WHAT TO PRODUCE
If a line in the entries below includes the string "também", copy it out.

= = =

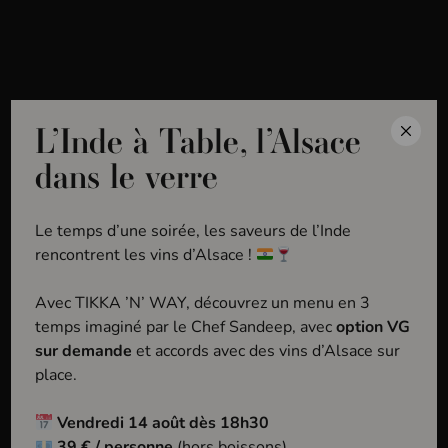
MENU
Accueil
Vins
Pinot Noir
L’Inde à Table, l’Alsace
P
i
n
o
t
N
o
i
r
dans le verre
Le temps d’une soirée, les saveurs de l’Inde
rencontrent les vins d’Alsace !
Avec TIKKA ’N’ WAY, découvrez un menu en 3
temps imaginé par le Chef Sandeep, avec
option VG
sur demande
et accords avec des vins d’Alsace sur
place.
Vendredi 14 août dès 18h30
39 € / personne
(hors boissons)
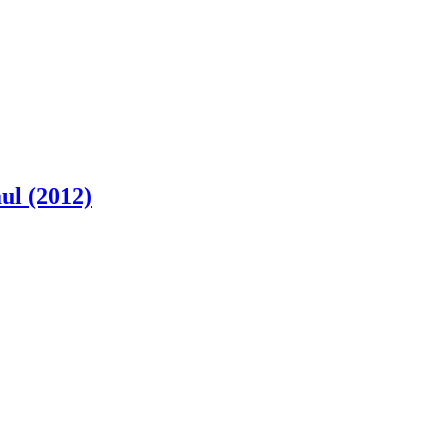
ul (2012)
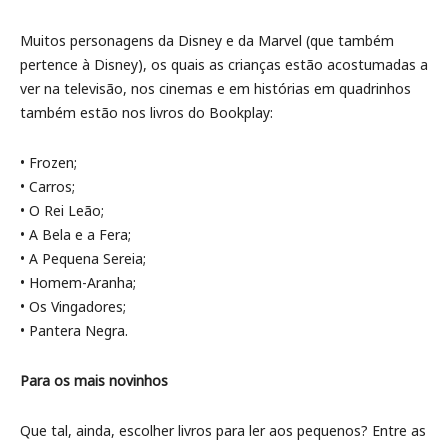
Muitos personagens da Disney e da Marvel (que também
pertence à Disney), os quais as crianças estão acostumadas a
ver na televisão, nos cinemas e em histórias em quadrinhos
também estão nos livros do Bookplay:
• Frozen;
• Carros;
• O Rei Leão;
• A Bela e a Fera;
• A Pequena Sereia;
• Homem-Aranha;
• Os Vingadores;
• Pantera Negra.
Para os mais novinhos
Que tal, ainda, escolher livros para ler aos pequenos? Entre as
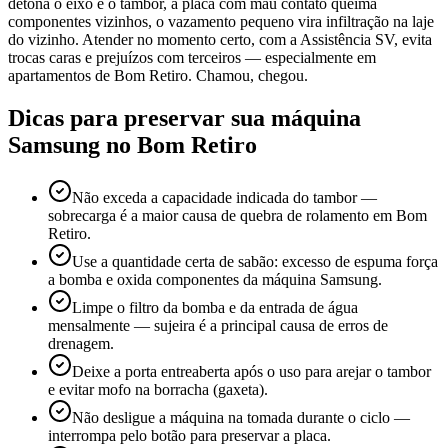
detona o eixo e o tambor, a placa com mau contato queima
componentes vizinhos, o vazamento pequeno vira infiltração na laje
do vizinho. Atender no momento certo, com a Assistência SV, evita
trocas caras e prejuízos com terceiros — especialmente em
apartamentos de Bom Retiro. Chamou, chegou.
Dicas para preservar sua máquina
Samsung
no Bom Retiro
Não exceda a capacidade indicada do tambor —
sobrecarga é a maior causa de quebra de rolamento em Bom
Retiro.
Use a quantidade certa de sabão: excesso de espuma força
a bomba e oxida componentes da máquina Samsung.
Limpe o filtro da bomba e da entrada de água
mensalmente — sujeira é a principal causa de erros de
drenagem.
Deixe a porta entreaberta após o uso para arejar o tambor
e evitar mofo na borracha (gaxeta).
Não desligue a máquina na tomada durante o ciclo —
interrompa pelo botão para preservar a placa.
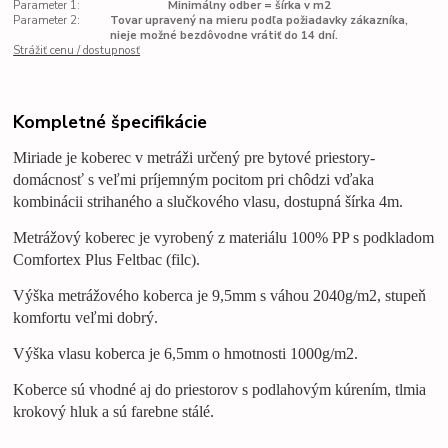
Parameter 1:
Minimálny odber = šírka v m2
Parameter 2:
Tovar upravený na mieru podľa požiadavky zákazníka,
nieje možné bezdôvodne vrátiť do 14 dní.
Strážiť cenu / dostupnosť
Kompletné špecifikácie
Miriade je koberec v metráži určený pre bytové priestory-
domácnosť s veľmi príjemným pocitom pri chôdzi vďaka
kombinácii strihaného a slučkového vlasu, dostupná šírka 4m.
Metrážový koberec je vyrobený z materiálu 100% PP s podkladom
Comfortex Plus Feltbac (filc).
Výška metrážového
koberca
je 9,5mm s váhou 2040g/m2, stupeň
komfortu veľmi dobrý.
Výška vlasu koberca je 6,5mm o hmotnosti 1000g/m2.
Koberce
sú vhodné aj do priestorov s podlahovým kúrením, tlmia
krokový hluk a sú farebne stálé.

= = =

REPLY TO THE TASK
Muitos personagens da Disney e da Marvel (que também
também estão nos livros do Bookplay:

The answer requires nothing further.